Exercise goal: Reproduce all the records word for word. Omit images.

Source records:
————————

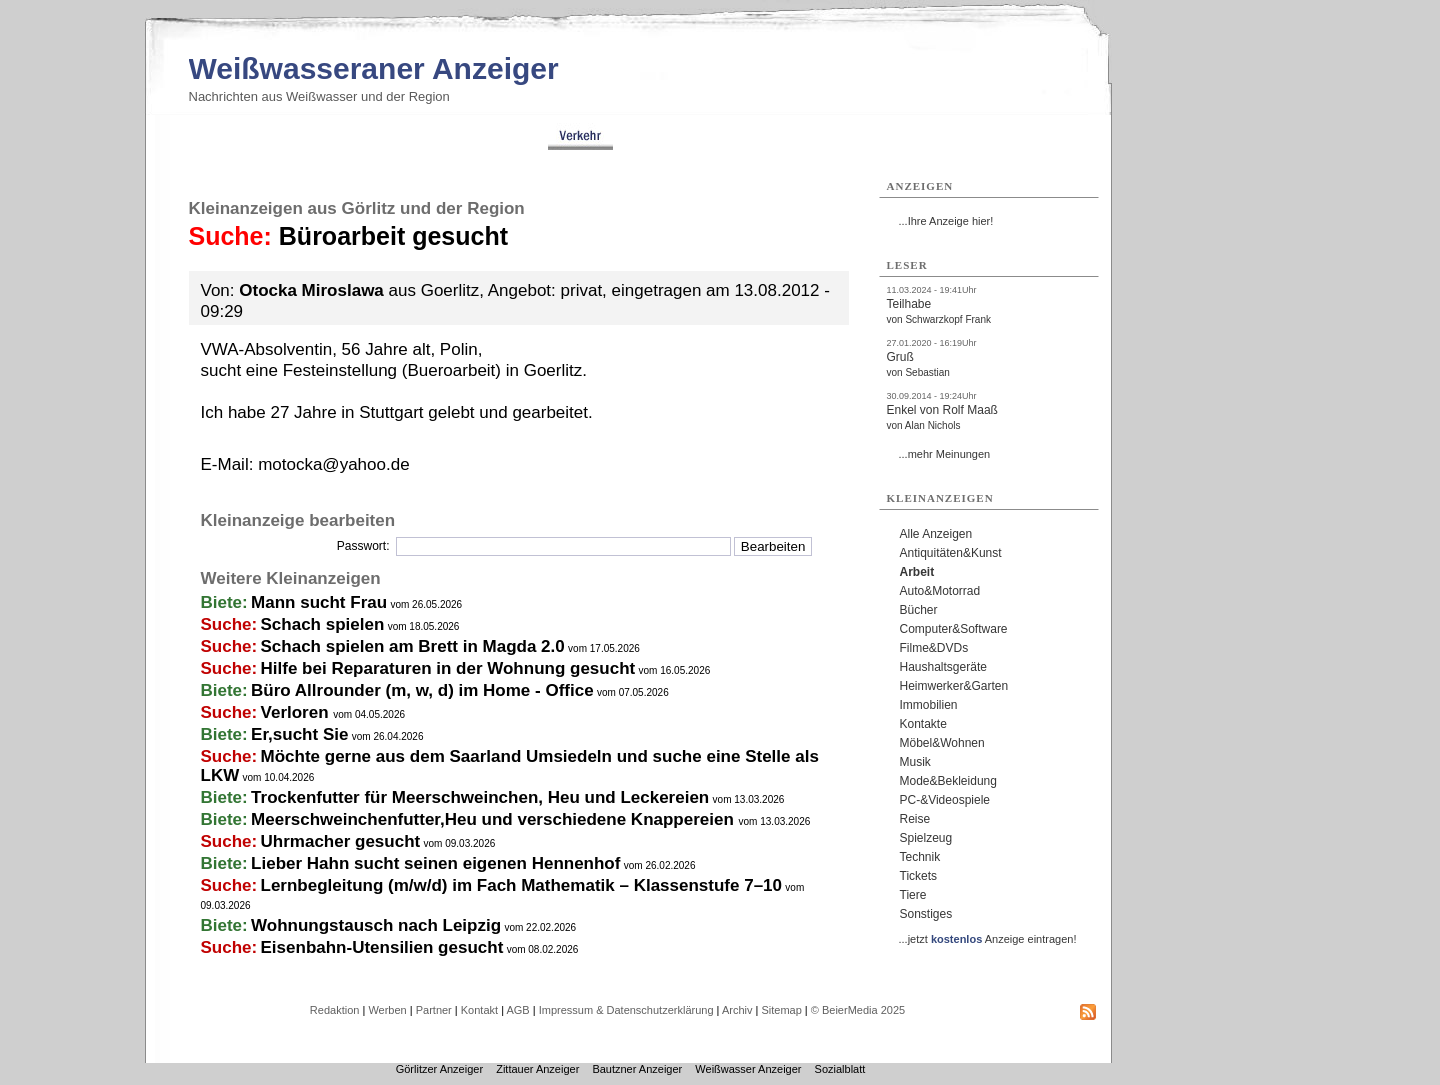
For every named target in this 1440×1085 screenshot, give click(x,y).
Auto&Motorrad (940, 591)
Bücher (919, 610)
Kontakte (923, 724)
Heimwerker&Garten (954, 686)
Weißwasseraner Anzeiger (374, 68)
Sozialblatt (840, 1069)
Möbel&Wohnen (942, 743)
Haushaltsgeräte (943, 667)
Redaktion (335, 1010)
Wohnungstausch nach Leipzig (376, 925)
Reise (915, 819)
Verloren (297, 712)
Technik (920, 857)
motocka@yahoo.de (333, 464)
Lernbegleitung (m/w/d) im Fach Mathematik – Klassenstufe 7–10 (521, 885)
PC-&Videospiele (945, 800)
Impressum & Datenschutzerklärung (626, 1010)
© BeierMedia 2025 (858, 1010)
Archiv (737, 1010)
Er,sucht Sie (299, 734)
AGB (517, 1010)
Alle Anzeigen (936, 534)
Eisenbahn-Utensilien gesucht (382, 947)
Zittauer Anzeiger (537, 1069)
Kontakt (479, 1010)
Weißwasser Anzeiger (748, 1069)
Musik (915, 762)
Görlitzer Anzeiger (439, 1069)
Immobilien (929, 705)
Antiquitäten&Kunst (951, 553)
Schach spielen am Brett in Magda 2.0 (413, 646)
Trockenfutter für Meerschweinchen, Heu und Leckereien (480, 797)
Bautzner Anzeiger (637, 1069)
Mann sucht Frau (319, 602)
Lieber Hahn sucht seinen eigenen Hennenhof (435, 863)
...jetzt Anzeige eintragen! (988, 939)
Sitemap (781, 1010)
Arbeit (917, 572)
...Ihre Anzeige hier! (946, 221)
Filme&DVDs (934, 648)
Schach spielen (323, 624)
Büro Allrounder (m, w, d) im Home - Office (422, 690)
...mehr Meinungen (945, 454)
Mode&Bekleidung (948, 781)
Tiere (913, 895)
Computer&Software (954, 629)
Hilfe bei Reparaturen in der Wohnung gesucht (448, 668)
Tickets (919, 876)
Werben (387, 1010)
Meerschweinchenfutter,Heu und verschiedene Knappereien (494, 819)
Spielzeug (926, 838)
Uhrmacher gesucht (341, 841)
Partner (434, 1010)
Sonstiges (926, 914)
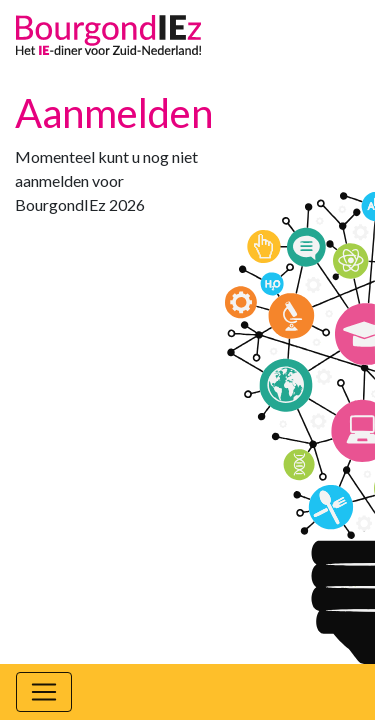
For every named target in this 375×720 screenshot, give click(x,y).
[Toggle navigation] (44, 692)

————————

Completed task:
For every named target in this 1440×1085 screenshot, give click(x,y).
Auto&Motorrad (940, 591)
Bücher (919, 610)
Kontakte (923, 724)
Heimwerker&Garten (954, 686)
Weißwasseraner Anzeiger (374, 68)
Sozialblatt (840, 1069)
Möbel&Wohnen (942, 743)
Haushaltsgeräte (943, 667)
Redaktion (335, 1010)
Wohnungstausch nach Leipzig (376, 925)
Reise (915, 819)
Verloren (297, 712)
Technik (920, 857)
motocka@yahoo.de (333, 464)
Lernbegleitung (m/w/d) im Fach Mathematik – Klassenstufe 7–10 (521, 885)
PC-&Videospiele (945, 800)
Impressum & Datenschutzerklärung (626, 1010)
© BeierMedia 2025 (858, 1010)
Archiv (737, 1010)
Er,sucht Sie (299, 734)
AGB (517, 1010)
Alle Anzeigen (936, 534)
Eisenbahn-Utensilien gesucht (382, 947)
Zittauer Anzeiger (537, 1069)
Kontakt (479, 1010)
Weißwasser Anzeiger (748, 1069)
Musik (915, 762)
Görlitzer Anzeiger (439, 1069)
Immobilien (929, 705)
Antiquitäten&Kunst (951, 553)
Schach spielen am Brett in Magda 2.0 (413, 646)
Trockenfutter für Meerschweinchen, Heu und Leckereien (480, 797)
Bautzner Anzeiger (637, 1069)
Mann sucht Frau (319, 602)
Lieber Hahn sucht seinen eigenen Hennenhof (435, 863)
...jetzt Anzeige eintragen! (988, 939)
Sitemap (781, 1010)
Arbeit (917, 572)
...Ihre Anzeige hier! (946, 221)
Filme&DVDs (934, 648)
Schach spielen (323, 624)
Büro Allrounder (m, w, d) im Home - Office (422, 690)
...mehr Meinungen (945, 454)
Mode&Bekleidung (948, 781)
Tiere (913, 895)
Computer&Software (954, 629)
Hilfe bei Reparaturen in der Wohnung gesucht (448, 668)
Tickets (919, 876)
Werben (387, 1010)
Meerschweinchenfutter,Heu und verschiedene Knappereien (494, 819)
Spielzeug (926, 838)
Uhrmacher gesucht (341, 841)
Partner (434, 1010)
Sonstiges (926, 914)
For every named target in this 375×720 screenshot, give click(x,y).
[Toggle navigation] (44, 692)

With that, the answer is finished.